Irreversible Entanglements: « Open The Gates »

24 novembre 2021

Irreversible Entanglements a été qualifié de groupe de free jazz, mais il serait malvenu de cataloguer ces cinq explorateurs musicaux. Nés d’une nécessité sociopolitique, Moor Mother (voix, synthé), Keir Neuringer (sax), Aquiles Navarro (trompette), Luke Stewart (basses) et Tcheser Holmes (batterie, percussions) sont en train de devenir collectivement une force emblématique des années 2020. Leur utilisation du jazz comme base – libre mais aussi orientée vers le groove – sert de point de départ à des excursions vers d’autres formes musicales ainsi que vers des préoccupations de justice sociale, d’afro-futurisme et de notre relation avec le grand univers. Les comparaisons avec Sun Ra et l’Art Ensemble of Chicago, tant sur le plan musical que spirituel, ne seraient pas erronées.

Les textes de Moor Mother sont des poèmes parlés. Il n’est pas clair dans quelle mesure elles sont préconçues ou en flux de conscience. Quoi qu’il en soit, l’auditeur n’a pas besoin de suivre au départ le fil sémantique de ses passages – le sens devient clair à travers le choix de ses mots. On ressent ce qu’elle dit avant même d’avoir la possibilité d’appliquer la cognition. Et ses histoires et observations sont des représentations tranchantes d’événements actuels et d’histoires réfléchies.

Sur le plan musical, Irreversible Entanglements couvre un large éventail de structures, allant d’explosions de formes libres à des rythmes denses. En plus des influences mentionnées ci-dessus, il y a une touche de soul, de funk et de fusion. Mais Open The Gates – un double album – donne au groupe l’occasion d’explorer son côté spacieux et psychédélique, avec des morceaux plus longs comprenant des mouvements atmosphériques. On y trouve également une forme d’exaltation, qu’il s’agisse des cornes de Neuringer et Navarro, qui s’élèvent et discordent simultanément, ou du refus de Stewart et Holmes de rester assis ou de jouer de manière conventionnelle.

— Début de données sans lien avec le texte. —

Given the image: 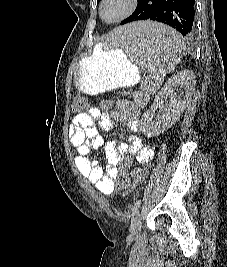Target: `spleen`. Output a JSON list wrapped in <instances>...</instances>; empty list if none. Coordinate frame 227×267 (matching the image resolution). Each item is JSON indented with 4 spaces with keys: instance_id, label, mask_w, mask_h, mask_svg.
I'll return each instance as SVG.
<instances>
[{
    "instance_id": "3e777b00",
    "label": "spleen",
    "mask_w": 227,
    "mask_h": 267,
    "mask_svg": "<svg viewBox=\"0 0 227 267\" xmlns=\"http://www.w3.org/2000/svg\"><path fill=\"white\" fill-rule=\"evenodd\" d=\"M117 33L100 36L96 47H110L119 55H129V59H140L151 76H143V81L156 87L164 77H172V69L180 61L186 50V43L166 22L157 19H133L116 25Z\"/></svg>"
}]
</instances>
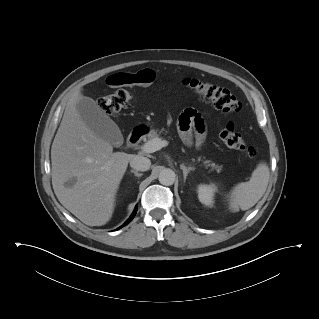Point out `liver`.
<instances>
[{
    "label": "liver",
    "instance_id": "obj_1",
    "mask_svg": "<svg viewBox=\"0 0 319 319\" xmlns=\"http://www.w3.org/2000/svg\"><path fill=\"white\" fill-rule=\"evenodd\" d=\"M80 90L68 100L51 147L52 186L59 202L89 226L112 217L115 197L132 154L113 153L112 145L95 135L81 119L76 105ZM71 178V187L65 183Z\"/></svg>",
    "mask_w": 319,
    "mask_h": 319
}]
</instances>
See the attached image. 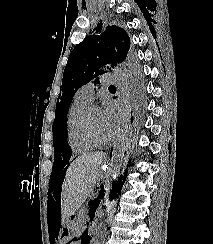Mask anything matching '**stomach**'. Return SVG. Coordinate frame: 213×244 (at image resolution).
Returning a JSON list of instances; mask_svg holds the SVG:
<instances>
[{
    "mask_svg": "<svg viewBox=\"0 0 213 244\" xmlns=\"http://www.w3.org/2000/svg\"><path fill=\"white\" fill-rule=\"evenodd\" d=\"M79 230L80 227L76 217L71 215L70 218L63 223V229L61 231L62 239H58V244H69V239H75V233Z\"/></svg>",
    "mask_w": 213,
    "mask_h": 244,
    "instance_id": "0dacf381",
    "label": "stomach"
}]
</instances>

Qu’ils aient demandé ce rôle ou non, Irreversible Entanglements est devenu un porteur de culture, lançant des avertissements sur les inégalités passées, présentes et futures. Leur musique peint une image de l’Amérique sombre – où l’espoir s’estompe mais n’est pas perdu… pour autant.

***1/2


Silvia Tarozzi: « Mi specchio e rifletto »

24 août 2020

Silvia Tarozzi, inspirée par la poétesse Alda Merini et ses études avec le compositeur Garret List, a travaillé avec l’histoire personnelle intime pour écrire des chansons d’amour, de maternité et du mystère caché derrière le rideau de la vie quotidienne.  Pendant près d’une décennie, Tarozzi s’est exercée à mettre en musique la poésie d’Alda Merini, puis à la remplacer par la sienne pour refléter ses propres expériences de vie. Le résultat est que Mi specchio e rifletto est à la fois poétique et profondément autobiographique.  

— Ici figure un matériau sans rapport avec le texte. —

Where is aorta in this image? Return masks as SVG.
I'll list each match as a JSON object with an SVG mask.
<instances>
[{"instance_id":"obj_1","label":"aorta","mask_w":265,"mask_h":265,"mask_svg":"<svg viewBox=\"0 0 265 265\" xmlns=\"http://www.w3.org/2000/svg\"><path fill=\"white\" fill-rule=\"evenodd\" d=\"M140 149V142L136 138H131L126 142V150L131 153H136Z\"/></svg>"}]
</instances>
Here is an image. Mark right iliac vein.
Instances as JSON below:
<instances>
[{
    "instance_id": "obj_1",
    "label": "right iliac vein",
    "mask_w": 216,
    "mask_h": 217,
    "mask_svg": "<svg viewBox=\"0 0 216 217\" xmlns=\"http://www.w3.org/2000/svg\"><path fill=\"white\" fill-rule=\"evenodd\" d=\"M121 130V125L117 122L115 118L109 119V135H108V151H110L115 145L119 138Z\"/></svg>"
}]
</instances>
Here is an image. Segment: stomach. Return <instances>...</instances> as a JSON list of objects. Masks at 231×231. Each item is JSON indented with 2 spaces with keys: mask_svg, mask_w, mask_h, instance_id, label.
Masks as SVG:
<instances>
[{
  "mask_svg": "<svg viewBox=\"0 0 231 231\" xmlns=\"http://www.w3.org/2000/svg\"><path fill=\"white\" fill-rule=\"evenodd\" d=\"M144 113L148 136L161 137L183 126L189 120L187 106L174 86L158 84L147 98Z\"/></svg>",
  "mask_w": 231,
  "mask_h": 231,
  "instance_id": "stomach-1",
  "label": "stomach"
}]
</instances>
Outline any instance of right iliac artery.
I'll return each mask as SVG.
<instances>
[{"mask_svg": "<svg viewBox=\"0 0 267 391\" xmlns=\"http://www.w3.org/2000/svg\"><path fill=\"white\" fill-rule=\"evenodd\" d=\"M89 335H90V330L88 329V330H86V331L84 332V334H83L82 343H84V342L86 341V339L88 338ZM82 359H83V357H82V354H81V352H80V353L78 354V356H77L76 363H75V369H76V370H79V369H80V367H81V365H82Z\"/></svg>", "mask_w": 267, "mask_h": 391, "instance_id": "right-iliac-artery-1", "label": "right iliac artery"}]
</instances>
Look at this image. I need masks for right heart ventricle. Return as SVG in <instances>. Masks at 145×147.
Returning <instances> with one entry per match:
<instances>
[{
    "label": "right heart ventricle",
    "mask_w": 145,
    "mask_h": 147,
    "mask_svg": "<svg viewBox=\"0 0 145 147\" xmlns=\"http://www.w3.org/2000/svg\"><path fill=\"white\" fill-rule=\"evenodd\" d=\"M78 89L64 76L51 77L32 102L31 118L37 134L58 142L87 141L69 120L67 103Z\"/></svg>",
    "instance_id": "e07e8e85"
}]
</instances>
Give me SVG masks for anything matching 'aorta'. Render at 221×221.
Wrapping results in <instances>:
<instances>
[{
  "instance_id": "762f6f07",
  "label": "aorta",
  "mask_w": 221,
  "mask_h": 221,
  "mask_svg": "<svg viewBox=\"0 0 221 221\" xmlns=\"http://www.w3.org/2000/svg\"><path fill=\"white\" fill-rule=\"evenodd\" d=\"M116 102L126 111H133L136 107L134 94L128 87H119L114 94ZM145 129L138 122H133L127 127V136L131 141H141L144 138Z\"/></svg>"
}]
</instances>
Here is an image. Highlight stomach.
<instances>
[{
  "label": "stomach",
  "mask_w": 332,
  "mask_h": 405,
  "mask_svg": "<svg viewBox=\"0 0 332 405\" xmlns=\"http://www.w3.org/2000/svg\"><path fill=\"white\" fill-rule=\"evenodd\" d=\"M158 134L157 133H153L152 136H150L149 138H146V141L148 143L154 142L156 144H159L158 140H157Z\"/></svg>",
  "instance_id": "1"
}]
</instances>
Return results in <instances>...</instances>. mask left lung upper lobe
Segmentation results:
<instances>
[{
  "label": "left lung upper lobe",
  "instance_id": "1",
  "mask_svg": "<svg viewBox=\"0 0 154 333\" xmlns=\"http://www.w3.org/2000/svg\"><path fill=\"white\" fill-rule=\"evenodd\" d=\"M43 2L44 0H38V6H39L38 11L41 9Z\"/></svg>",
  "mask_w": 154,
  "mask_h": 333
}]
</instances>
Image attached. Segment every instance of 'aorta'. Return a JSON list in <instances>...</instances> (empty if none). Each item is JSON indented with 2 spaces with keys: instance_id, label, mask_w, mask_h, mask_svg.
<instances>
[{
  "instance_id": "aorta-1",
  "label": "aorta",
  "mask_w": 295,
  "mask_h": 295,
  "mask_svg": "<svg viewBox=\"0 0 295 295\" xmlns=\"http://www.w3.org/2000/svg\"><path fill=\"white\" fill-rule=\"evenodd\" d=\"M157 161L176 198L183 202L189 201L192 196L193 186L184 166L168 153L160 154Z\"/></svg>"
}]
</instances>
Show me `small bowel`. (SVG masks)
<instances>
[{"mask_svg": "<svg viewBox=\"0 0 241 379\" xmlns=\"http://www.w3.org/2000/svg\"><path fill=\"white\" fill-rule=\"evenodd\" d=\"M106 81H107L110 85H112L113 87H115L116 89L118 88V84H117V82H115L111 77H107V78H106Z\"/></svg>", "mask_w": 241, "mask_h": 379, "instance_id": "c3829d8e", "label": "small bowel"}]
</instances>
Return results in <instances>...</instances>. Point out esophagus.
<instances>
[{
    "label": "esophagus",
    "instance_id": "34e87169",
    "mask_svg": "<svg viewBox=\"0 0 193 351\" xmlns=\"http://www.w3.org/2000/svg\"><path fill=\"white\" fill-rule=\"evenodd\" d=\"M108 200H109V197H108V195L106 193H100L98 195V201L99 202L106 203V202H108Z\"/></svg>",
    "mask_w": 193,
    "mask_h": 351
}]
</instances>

Collaborateur de longue date d’Eliane Radigue et improvisateur libre talentueux, Tarozzi inspire une conscience aussi sensible tout en faisant écho aux ancêtres de la musique progressive.  Les chefs-d’œuvre du passé résonnent partout : les douces explorations de chambre du Penguin Cafe Orchestra, la science-fiction de Franco Battiato, le free jazz abstrait de Maria Monti, la douceur de Caterina Caselli.

En tant qu’interprète solo, Tarozzi a collaboré avec les compositeurs Eliane Radigue, Pauline Oliveros, Pascale Criton, Cassandra Miller et Martin Arnold. Son approche musicale a été particulièrement influencée par le travail et l’amitié avec Oliveros. En duo avec Deborah Walker, et en tant que membre de l’Ensemble Dedalus, elle a travaillé avec Christian Wolff, Jürg Frey, Michael Pisaro, Catherine Lamb, Sébastien Roux, et bien d’autres. Elle a précédemment publié le film de Philip Corner Extreemizms : early & late en 2018.